[Exercise data Boundary: Start]
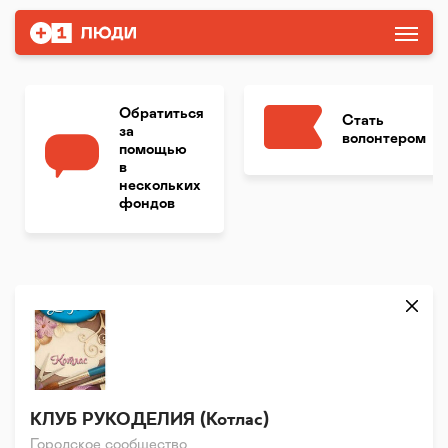
Обратиться
Стать
за
волонтером
помощью
в
нескольких
фондов
КЛУБ РУКОДЕЛИЯ (Котлас)
Городское сообщество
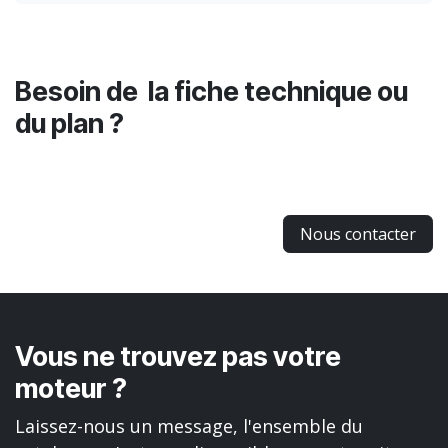
Besoin de la fiche technique ou
du plan ?
Nous contacter
Vous ne trouvez pas votre
moteur ?
Laissez-nous un message, l'ensemble du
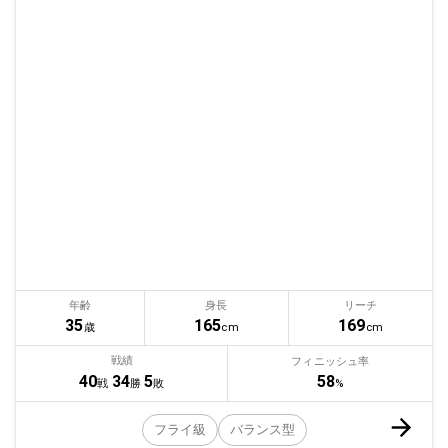
年齢
身長
リーチ
35
165
169
歳
cm
cm
戦績
フィニッシュ率
58
40
34
5
%
戦
勝
敗
フライ級
バランス型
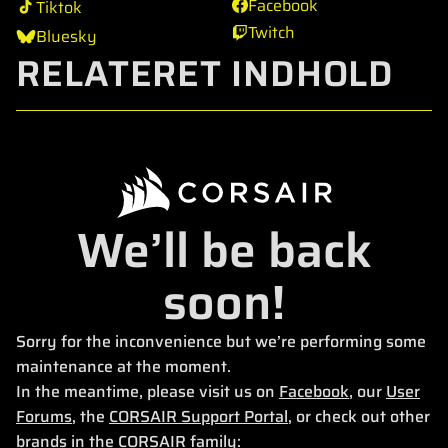
Facebook
Tiktok
Twitch
Bluesky
RELATERET INDHOLD
We’ll be back
soon!
Sorry for the inconvenience but we’re performing some
maintenance at the moment.
In the meantime, please visit us on
Facebook
, our
User
Forums
, the
CORSAIR Support Portal
, or check out other
brands in the CORSAIR family:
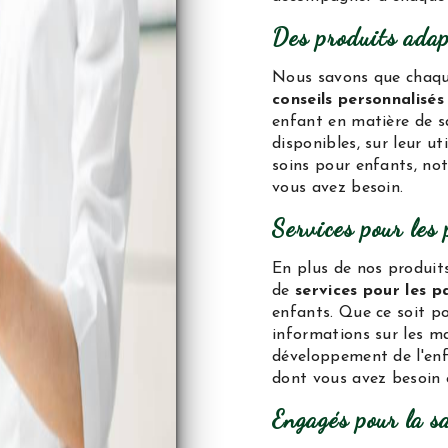
Des produits adap
Nous savons que chaque
conseils personnalisés
enfant en matière de s
disponibles, sur leur ut
soins pour enfants, not
vous avez besoin.
Services pour les 
En plus de nos produit
de
services pour les p
enfants. Que ce soit po
informations sur les ma
développement de l'enfa
dont vous avez besoin 
Engagés pour la s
[Exercise data Boundary: End]
Assignment: Set down again, exactly, every line above from the one with "Nous contacter" down to the one with "conseils personnalisés", both ends included. No pictures, and nothing else.

Task answer:
Nous contacter
Vous ne trouvez pas votre
moteur ?
Laissez-nous un message, l'ensemble du
年齢
身長
リーチ
35
165
169
歳
cm
cm
戦績
フィニッシュ率
58
40
34
5
%
戦
勝
敗
フライ級
バランス型
Facebook
Tiktok
Twitch
Bluesky
RELATERET INDHOLD
We’ll be back
soon!
Sorry for the inconvenience but we’re performing some
maintenance at the moment.
In the meantime, please visit us on
Facebook
, our
User
Forums
, the
CORSAIR Support Portal
, or check out other
brands in the CORSAIR family:
Des produits adap
Nous savons que chaque
conseils personnalisés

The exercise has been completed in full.